If someone with bipolar disorder is experiencing hallucinations or delusions, it can be diagnosed as bipolar disorder with psychotic traits.
What causes hallucinations is not limited to bipolar disorder or schizophrenia. They can also occur due to the following causes
- Excessive alcohol or drug use
- Substance withdrawal
- Dissociative Identity Disorder (DID)
- Use of hallucinogens
- Neurologic disorders
- Post-traumatic stress disorder (PTSD)
- Schizoaffective disorder
- Sleep deprivation
- Experiencing symptoms of mental breakdown
Hallucinations or some symptoms of hallucinations can also be a side-effect of some mental health medications.
Treatment For Hallucinations
Treatment for hallucination usually depends on the type of hallucination, what causes hallucination, and the person’s general health. Hallucination treatment generally involves psychotherapy, medication, and self-help practices.
Therapy treatment for hallucinations involves teaching the patient to pay close attention to their symptoms of hallucinations. It also offers the opportunity to learn more about hallucination and what causes hallucinations in the patient. Psychotherapy also helps the patient to explore possible causes for their hallucinations and making their experience normal.
Medications prescribed for hallucinations are often antipsychotic medications. These meds cal help in either eliminating or reducing the intensity of the hallucinations and the symptoms of hallucinations.

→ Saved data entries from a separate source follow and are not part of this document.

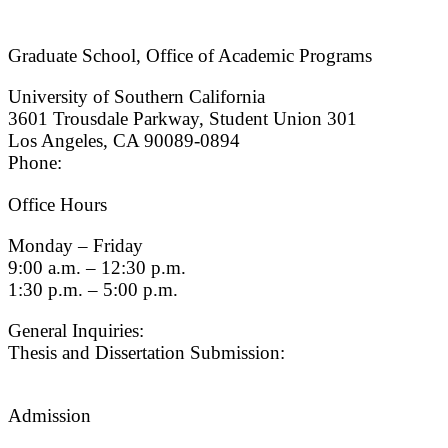
Graduate School, Office of Academic Programs
University of Southern California
3601 Trousdale Parkway, Student Union 301
Los Angeles, CA 90089-0894
Phone:
(213) 740-9033
Office Hours
Monday – Friday
9:00 a.m. – 12:30 p.m.
1:30 p.m. – 5:00 p.m.
General Inquiries:
gradsch@usc.edu
Thesis and Dissertation Submission:
thesisdc@usc.edu
Admission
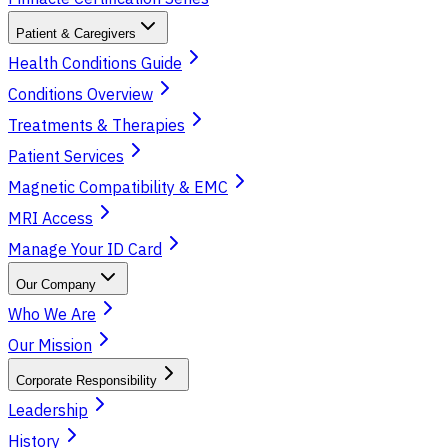
Patient & Caregivers
Health Conditions Guide
Conditions Overview
Treatments & Therapies
Patient Services
Magnetic Compatibility & EMC
MRI Access
Manage Your ID Card
Our Company
Who We Are
Our Mission
Corporate Responsibility
Leadership
History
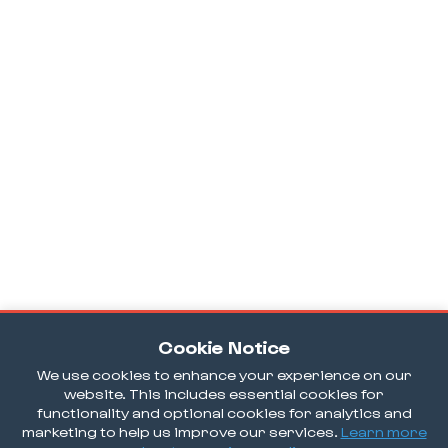
Cookie Notice
We use cookies to enhance your experience on our
website. This includes essential cookies for
functionality and optional cookies for analytics and
marketing to help us improve our services.
Learn more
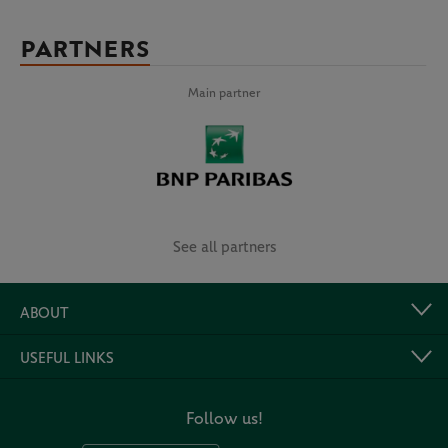
PARTNERS
Main partner
See all partners
ABOUT
USEFUL LINKS
Follow us!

While the other two treatments can help control hallucination and their symptoms, practicing self-help can be beneficial in coping as well:
If you’re experiencing hallucination or its symptoms, you can try:
- Humming a song or a tune
- Ignoring the visuals or voices
- Listening to soothing music
- Talking to others
- Interacting with others in a social setting more
How To Cope With Hallucinations
While it may not look like and can be challenging, coping with hallucinations is possible. Here are some other coping techniques you can:
- Pay close attention to your surroundings. Our surroundings can play a more important role in either controlling hallucinations or worsening them.
- Learn to stay calm. If your loved one is dealing with hallucinations or the symptoms of hallucinations, you need to be as supportive and as calm as possible.
- Learn to distract. Whenever you feel your (or your loved one’s) symptoms of hallucinations worsening, find a healthy distraction. Listen to music or read.
- Maintain a routine. Having a routine is possibly the best way to keep a reality check and avoid (or limit) hallucinations.
Dealing and recovering from hallucinations can depend on what causes hallucinations. Are you drinking or using drugs? Are you sleep-deprived? Or are you struggling with an underlying mental health disorder?
Asking yourself these questions can help you determine the causes of your hallucination and how to best approach your treatment.
If your hallucinations are a result of a mental health condition such as schizophrenia or bipolar disorder, then talk to a psychiatrist. A psychiatrist can help you understand your condition and can prescribe medication to help you deal with your hallucinations.
Getting the right treatment can help you recover, get better, and improve the quality of your life, significantly.